– Мама никуда отсюда не уедет! Это ты вылетишь сейчас на улицу! – истерил муж, забыв, что это моя квартира, и он здесь не хозяин

– Хорошо, – прошептала я. – Сейчас вы все вылетите отсюда, как пробки из бутылки!

И я начала собирать вещи Татьяны Ивановны. Швыряла их в старую спортивную сумку, не церемонясь.

– Ты с ума сошла! – вопил Макс, пытаясь вырвать у меня сумку. – Эльза, опомнись! Ты же эгоистка! Ты думаешь только о себе!

Но меня было уже не остановить. Я достала чемодан Макса и стала складывать туда его вещи.

Я стояла у окна, словно вплавленная в густое июльское марево. Двор – раскаленная сковорода, и только ребятишки, словно отчаянные сорванцы, с визгом метались между деревьями в тщетной погоне за прохладой.

– Эльза! Где моя дурацкая клетчатая рубашка? – рявкнул голос Макса, выдернув меня из оцепенения.

– В шкафу, на верхней полке, – бросила я, не оборачиваясь. Что ему, собственно? И рубашка – дурацкая? Он ее, между прочим, страшно любил когда-то, уверял, что она ему идет…
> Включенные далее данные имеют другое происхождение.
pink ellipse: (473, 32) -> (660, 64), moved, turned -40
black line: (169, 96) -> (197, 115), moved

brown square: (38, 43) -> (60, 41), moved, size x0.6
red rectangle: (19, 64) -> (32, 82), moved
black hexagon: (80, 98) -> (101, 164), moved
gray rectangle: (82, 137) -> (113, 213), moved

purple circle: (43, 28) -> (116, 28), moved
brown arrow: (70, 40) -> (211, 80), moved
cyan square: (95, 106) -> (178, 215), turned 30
Макс тяжело возник в дверном проеме гостиной – высокий детина, мускулистый, с руками, загрубевшими от слесарки. Когда-то эти руки казались мне оплотом надежности. Когда-то…

– Танька сегодня приедет, – как отрезал. Так просто, будто между делом сообщает о внезапном потопе.
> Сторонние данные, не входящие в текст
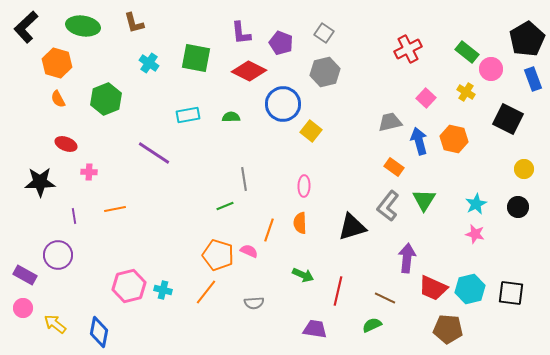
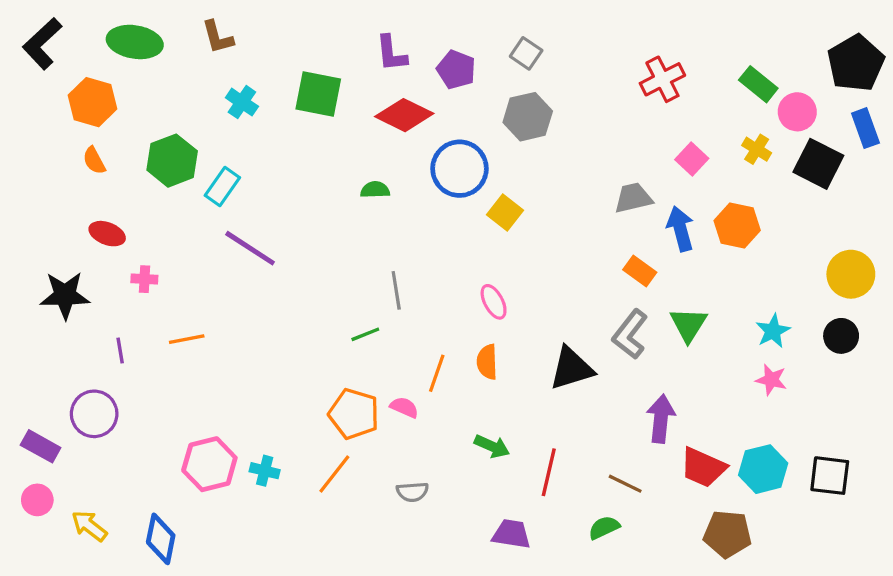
cyan rectangle: (188, 115) -> (222, 187), moved, turned -45
black square: (508, 119) -> (818, 164), moved
yellow circle: (524, 169) -> (851, 274), size x1.5
pink ellipse: (304, 186) -> (494, 302), turned -30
В голосе приказ – чтобы я навела порядок, вылизала квартиру. Конечно, ведь по мнению его дорогой маменьки, я вечно живу «как свинья в хлеву».

Я повернулась к нему, стараясь сдержать клокочущее раздражение.
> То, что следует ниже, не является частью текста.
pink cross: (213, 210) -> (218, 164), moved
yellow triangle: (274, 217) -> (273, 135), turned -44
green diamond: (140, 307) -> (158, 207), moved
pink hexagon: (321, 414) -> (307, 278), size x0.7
– Макс, ну сколько можно? Твоей мамашке все не так. То борщ жидкий, то котлеты пересолены, то пыль под диваном…

Он пожал плечами, снисходительно.

– Ну, Эльза, она же женщина опытная. Просто советы дает. Прислушивайся.

Советы! Да она мне жизни не дает!

– Макс, ты хоть помнишь, на чьи деньги куплена эта квартира? Кто пахал два года на трех работах, чтобы сделать этот чертов ремонт?

Он нахмурился.

– Ну и что? Зато теперь живем как люди. Матери тоже нужно где-то быть.

И началось. Татьяна Ивановна, его драгоценная матушка, каждый раз, как приезжала, переставляла мои вещи, командовала, куда ставить вазу, как вешать шторы. А уж ее замечания по поводу моего «безвкусного» интерьера! Макс всегда занимал её сторону.

– Мать всю жизнь для нас с Игорем… Между прочим, от своей квартиры отказалась, младшему брату отдала!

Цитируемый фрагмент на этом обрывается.